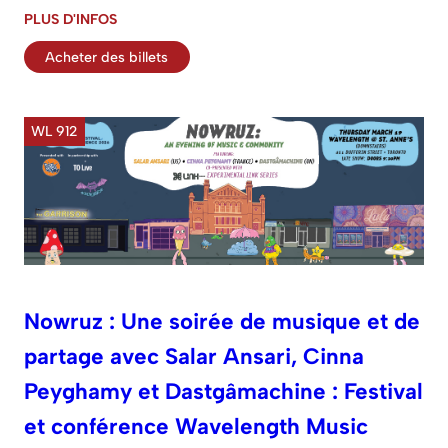
PLUS D'INFOS
Acheter des billets
WL 912
Nowruz : Une soirée de musique et de
partage avec Salar Ansari, Cinna
Peyghamy et Dastgâmachine : Festival
et conférence Wavelength Music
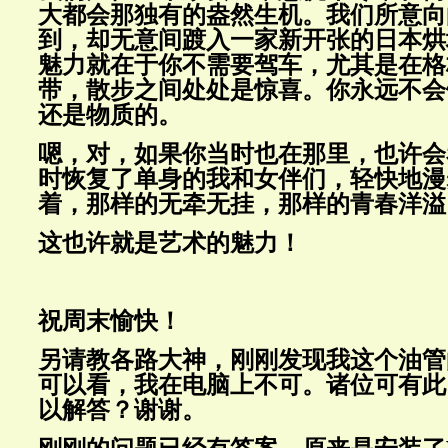
大都会那独有的盎然生机。我们所意向
到，却无意间踱入一家新开张的日本烘
魅力就在于你不需要驾车，尤其是在格
带，散步之间处处是惊喜。你永远不会
还是物质的。
嗯，对，如果你当时也在那里，也许会
时恢复了单身的我和女伴们，轻快地漫
着，那样的无牵无挂，那样的青春洋溢
这也许就是艺术的魅力！
祝周末愉快！
另请教各路大神，刚刚发现我这个油管
可以看，我在电脑上不可。诸位可有此
以解答？谢谢。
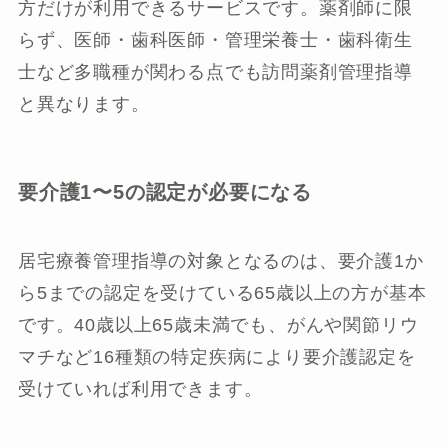
方だけが利用できるサービスです。薬剤師に限
らず、医師・歯科医師・管理栄養士・歯科衛生
士など多職種が関わる点でも訪問薬剤管理指導
と異なります。
要介護1〜5の認定が必要になる
居宅療養管理指導の対象となるのは、要介護1か
ら5までの認定を受けている65歳以上の方が基本
です。40歳以上65歳未満でも、がんや関節リウ
マチなど16種類の特定疾病により要介護認定を
受けていれば利用できます。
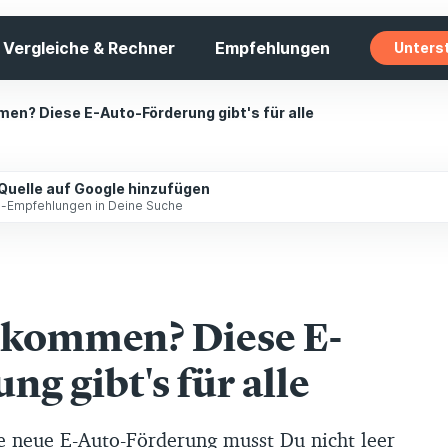
Vergleiche & Rechner
Empfehlungen
Unters
en? Diese E-Auto-Förderung gibt's für alle
 Quelle auf Google hinzufügen
ip-Empfehlungen in Deine Suche
nkommen? Diese E-
g gibt's für alle
e neue E-Auto-Förderung musst Du nicht leer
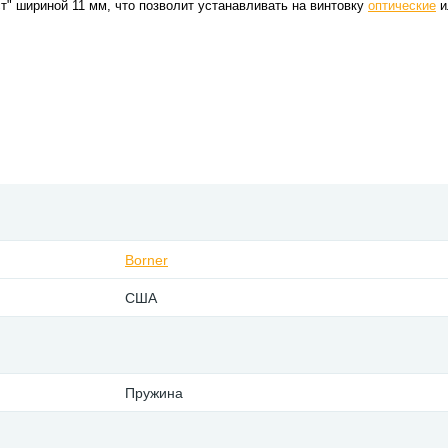
ст" шириной 11 мм, что позволит устанавливать на винтовку
оптические
и
Borner
США
Пружина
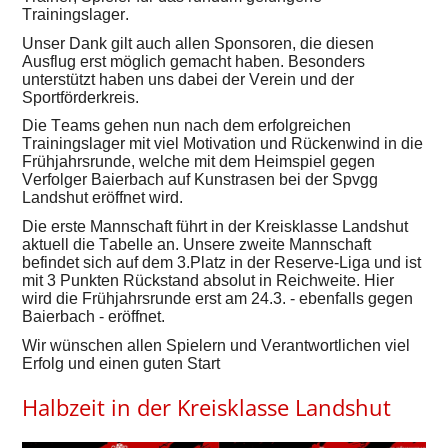
Trainingslager.
Unser Dank gilt auch allen Sponsoren, die diesen
Ausflug erst möglich gemacht haben. Besonders
unterstützt haben uns dabei der Verein und der
Sportförderkreis.
Die Teams gehen nun nach dem erfolgreichen
Trainingslager mit viel Motivation und Rückenwind in die
Frühjahrsrunde, welche mit dem Heimspiel gegen
Verfolger Baierbach auf Kunstrasen bei der Spvgg
Landshut eröffnet wird.
Die erste Mannschaft führt in der Kreisklasse Landshut
aktuell die Tabelle an. Unsere zweite Mannschaft
befindet sich auf dem 3.Platz in der Reserve-Liga und ist
mit 3 Punkten Rückstand absolut in Reichweite. Hier
wird die Frühjahrsrunde erst am 24.3. - ebenfalls gegen
Baierbach - eröffnet.
Wir wünschen allen Spielern und Verantwortlichen viel
Erfolg und einen guten Start
Halbzeit in der Kreisklasse Landshut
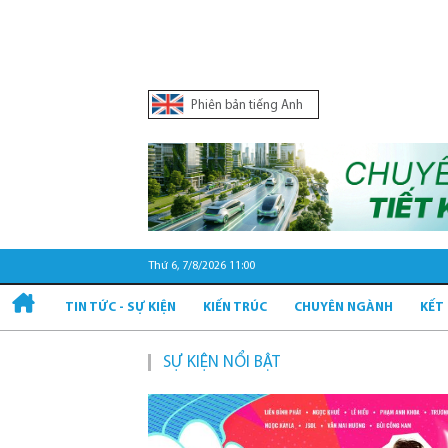
Phiên bản tiếng Anh
Thứ 6, 7/8/2026 11:00
TIN TỨC - SỰ KIỆN
KIẾN TRÚC
CHUYÊN NGÀNH
KẾT
SỰ KIỆN NỔI BẬT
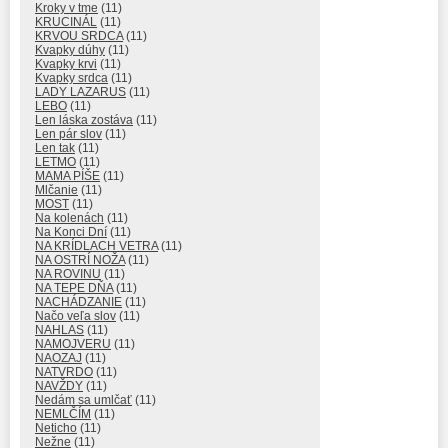
Kroky v tme
(11)
KRUCINÁL
(11)
KRVOU SRDCA
(11)
Kvapky dúhy
(11)
Kvapky krvi
(11)
Kvapky srdca
(11)
LADY LAZARUS
(11)
LEBO
(11)
Len láska zostáva
(11)
Len pár slov
(11)
Len tak
(11)
LETMO
(11)
MAMA PÍŠE
(11)
Mlčanie
(11)
MOST
(11)
Na kolenách
(11)
Na Konci Dní
(11)
NA KRÍDLACH VETRA
(11)
NA OSTRÍ NOŽA
(11)
NA ROVINU
(11)
NA TEPE DŇA
(11)
NACHÁDZANIE
(11)
Načo veľa slov
(11)
NAHLAS
(11)
NAMOJVERU
(11)
NAOZAJ
(11)
NATVRDO
(11)
NAVŽDY
(11)
Nedám sa umlčať
(11)
NEMLČÍM
(11)
Neticho
(11)
Nežne
(11)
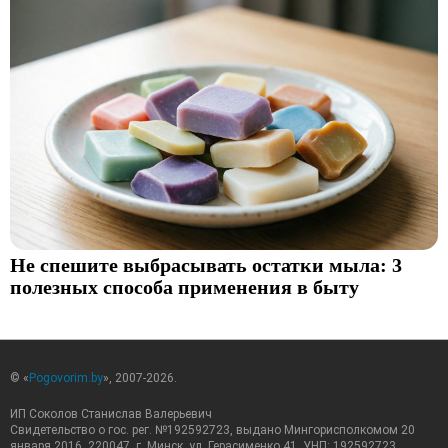
Не спешите выбрасывать остатки мыла: 3
полезных способа применения в быту
© «
Pogovorim.by
», 2007-2026.
ИП Соколов Станислав Валерьевич
Свидетельство о гос. рег. №192592723, выдано Мингорисполкомом 20
января 2016. 220047, г. Минск, ул. Герасименко 41. УНП: 192592723.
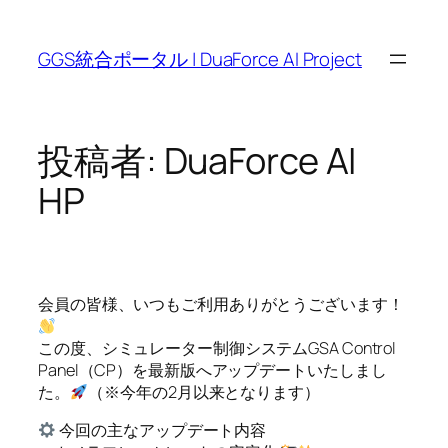
内
容
GGS統合ポータル | DuaForce AI Project
を
ス
キ
ッ
投稿者:
DuaForce AI
プ
HP
会員の皆様、いつもご利用ありがとうございます！
この度、シミュレーター制御システムGSA Control
Panel（CP）を最新版へアップデートいたしまし
た。
（※今年の2月以来となります）
今回の主なアップデート内容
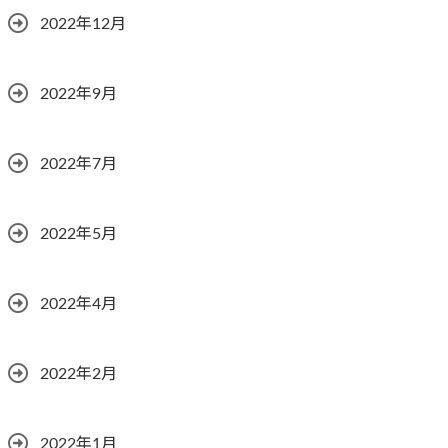
2022年12月
2022年9月
2022年7月
2022年5月
2022年4月
2022年2月
2022年1月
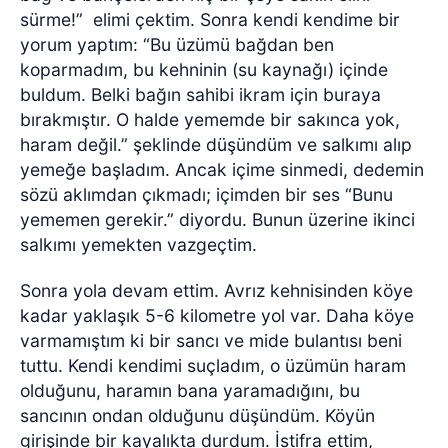
sürme!”
elimi çektim. Sonra kendi kendime bir
yorum yaptım: “Bu üzümü bağdan ben
koparmadım, bu kehninin (su kaynağı) içinde
buldum. Belki bağın sahibi ikram için buraya
bırakmıştır. O halde yememde bir sakınca yok,
haram değil.” şeklinde düşündüm ve salkımı alıp
yemeğe başladım. Ancak içime sinmedi, dedemin
sözü aklımdan çıkmadı; içimden bir ses “Bunu
yememen gerekir.” diyordu. Bunun üzerine ikinci
salkımı yemekten vazgeçtim.
Sonra yola devam ettim. Avrız kehnisinden köye
kadar yaklaşık 5-6 kilometre yol var. Daha köye
varmamıştım ki bir sancı ve mide bulantısı beni
tuttu. Kendi kendimi suçladım, o üzümün haram
olduğunu, haramın bana yaramadığını, bu
sancının ondan olduğunu düşündüm. Köyün
girişinde bir kayalıkta durdum. İstifra ettim,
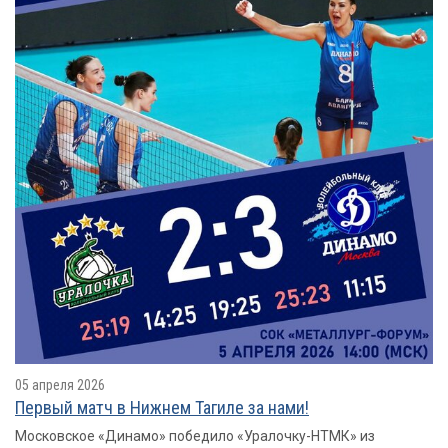
05 апреля 2026
Первый матч в Нижнем Тагиле за нами!
Московское «Динамо» победило «Уралочку-НТМК» из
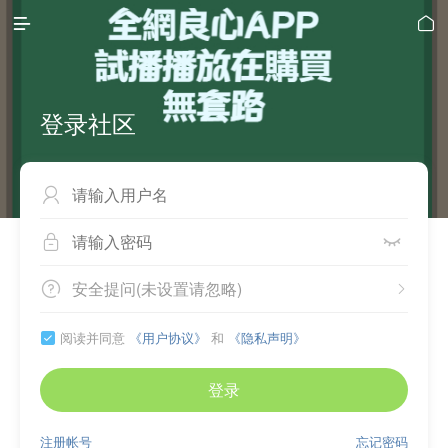


登录社区



安全提问(未设置请忽略)


阅读并同意
《用户协议》
和
《隐私声明》

登录
注册帐号
忘记密码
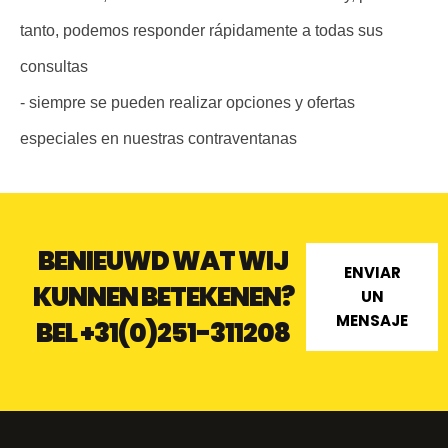
tanto, podemos responder rápidamente a todas sus
consultas
- siempre se pueden realizar opciones y ofertas
especiales en nuestras contraventanas
BENIEUWD WAT WIJ
ENVIAR
KUNNEN BETEKENEN?
UN
MENSAJE
BEL
+31(0)251-311208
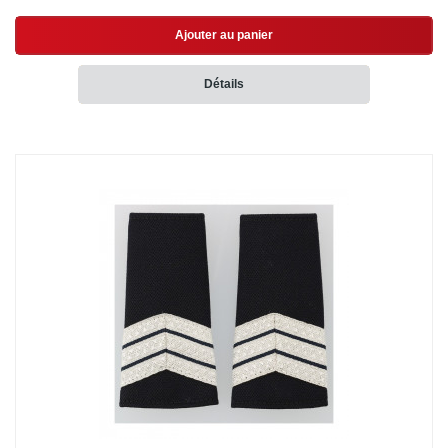
Ajouter au panier
Détails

◇ ◇ ◇

**Work to be completed:** Drop the pictures and reproduce the rest of the entries above exactly.

**Exercise solution:**
PLUS D'INFOS
Acheter des billets
WL 912
Nowruz : Une soirée de musique et de
partage avec Salar Ansari, Cinna
Peyghamy et Dastgâmachine : Festival
et conférence Wavelength Music
大都会那独有的盎然生机。我们所意向
到，却无意间踱入一家新开张的日本烘
魅力就在于你不需要驾车，尤其是在格
带，散步之间处处是惊喜。你永远不会
还是物质的。
嗯，对，如果你当时也在那里，也许会
时恢复了单身的我和女伴们，轻快地漫
着，那样的无牵无挂，那样的青春洋溢
这也许就是艺术的魅力！
祝周末愉快！
另请教各路大神，刚刚发现我这个油管
可以看，我在电脑上不可。诸位可有此
以解答？谢谢。
方だけが利用できるサービスです。薬剤師に限
らず、医師・歯科医師・管理栄養士・歯科衛生
士など多職種が関わる点でも訪問薬剤管理指導
と異なります。
要介護1〜5の認定が必要になる
居宅療養管理指導の対象となるのは、要介護1か
ら5までの認定を受けている65歳以上の方が基本
です。40歳以上65歳未満でも、がんや関節リウ
マチなど16種類の特定疾病により要介護認定を
受けていれば利用できます。
Vergleiche & Rechner
Empfehlungen
Unters
en? Diese E-Auto-Förderung gibt's für alle
 Quelle auf Google hinzufügen
ip-Empfehlungen in Deine Suche
nkommen? Diese E-
g gibt's für alle
e neue E-Auto-Förderung musst Du nicht leer
ст" шириной 11 мм, что позволит устанавливать на винтовку
оптические
и
Borner
США
Пружина
Trainingslager.
Unser Dank gilt auch allen Sponsoren, die diesen
Ausflug erst möglich gemacht haben. Besonders
unterstützt haben uns dabei der Verein und der
Sportförderkreis.
Die Teams gehen nun nach dem erfolgreichen
Trainingslager mit viel Motivation und Rückenwind in die
Frühjahrsrunde, welche mit dem Heimspiel gegen
Verfolger Baierbach auf Kunstrasen bei der Spvgg
Landshut eröffnet wird.
Die erste Mannschaft führt in der Kreisklasse Landshut
aktuell die Tabelle an. Unsere zweite Mannschaft
befindet sich auf dem 3.Platz in der Reserve-Liga und ist
mit 3 Punkten Rückstand absolut in Reichweite. Hier
wird die Frühjahrsrunde erst am 24.3. - ebenfalls gegen
Baierbach - eröffnet.
Wir wünschen allen Spielern und Verantwortlichen viel
Erfolg und einen guten Start
Halbzeit in der Kreisklasse Landshut
Phiên bản tiếng Anh
Thứ 6, 7/8/2026 11:00
TIN TỨC - SỰ KIỆN
KIẾN TRÚC
CHUYÊN NGÀNH
KẾT
SỰ KIỆN NỔI BẬT
Kroky v tme
(11)
KRUCINÁL
(11)
KRVOU SRDCA
(11)
Kvapky dúhy
(11)
Kvapky krvi
(11)
Kvapky srdca
(11)
LADY LAZARUS
(11)
LEBO
(11)
Len láska zostáva
(11)
Len pár slov
(11)
Len tak
(11)
LETMO
(11)
MAMA PÍŠE
(11)
Mlčanie
(11)
MOST
(11)
Na kolenách
(11)
Na Konci Dní
(11)
NA KRÍDLACH VETRA
(11)
NA OSTRÍ NOŽA
(11)
NA ROVINU
(11)
NA TEPE DŇA
(11)
NACHÁDZANIE
(11)
Načo veľa slov
(11)
NAHLAS
(11)
NAMOJVERU
(11)
NAOZAJ
(11)
NATVRDO
(11)
NAVŽDY
(11)
Nedám sa umlčať
(11)
NEMLČÍM
(11)
Neticho
(11)
Nežne
(11)
Не спешите выбрасывать остатки мыла: 3
полезных способа применения в быту
© «
Pogovorim.by
», 2007-2026.
ИП Соколов Станислав Валерьевич
Свидетельство о гос. рег. №192592723, выдано Мингорисполкомом 20
января 2016. 220047, г. Минск, ул. Герасименко 41. УНП: 192592723.
内
容
GGS統合ポータル | DuaForce AI Project
を
ス
キ
ッ
投稿者:
DuaForce AI
プ
HP
会員の皆様、いつもご利用ありがとうございます！
この度、シミュレーター制御システムGSA Control
Panel（CP）を最新版へアップデートいたしまし
た。
（※今年の2月以来となります）
今回の主なアップデート内容
2022年12月
2022年9月
2022年7月
2022年5月
2022年4月
2022年2月
2022年1月
sürme!”
elimi çektim. Sonra kendi kendime bir
yorum yaptım: “Bu üzümü bağdan ben
koparmadım, bu kehninin (su kaynağı) içinde
buldum. Belki bağın sahibi ikram için buraya
bırakmıştır. O halde yememde bir sakınca yok,
haram değil.” şeklinde düşündüm ve salkımı alıp
yemeğe başladım. Ancak içime sinmedi, dedemin
sözü aklımdan çıkmadı; içimden bir ses “Bunu
yememen gerekir.” diyordu. Bunun üzerine ikinci
salkımı yemekten vazgeçtim.
Sonra yola devam ettim. Avrız kehnisinden köye
kadar yaklaşık 5-6 kilometre yol var. Daha köye
varmamıştım ki bir sancı ve mide bulantısı beni
tuttu. Kendi kendimi suçladım, o üzümün haram
olduğunu, haramın bana yaramadığını, bu
sancının ondan olduğunu düşündüm. Köyün
girişinde bir kayalıkta durdum. İstifra ettim,
05 апреля 2026
Первый матч в Нижнем Тагиле за нами!
Московское «Динамо» победило «Уралочку-НТМК» из


登录社区



安全提问(未设置请忽略)


阅读并同意
《用户协议》
和
《隐私声明》

登录
注册帐号
忘记密码
tanto, podemos responder rápidamente a todas sus
consultas
- siempre se pueden realizar opciones y ofertas
especiales en nuestras contraventanas
BENIEUWD WAT WIJ
ENVIAR
KUNNEN BETEKENEN?
UN
MENSAJE
BEL
+31(0)251-311208
Ajouter au panier
Détails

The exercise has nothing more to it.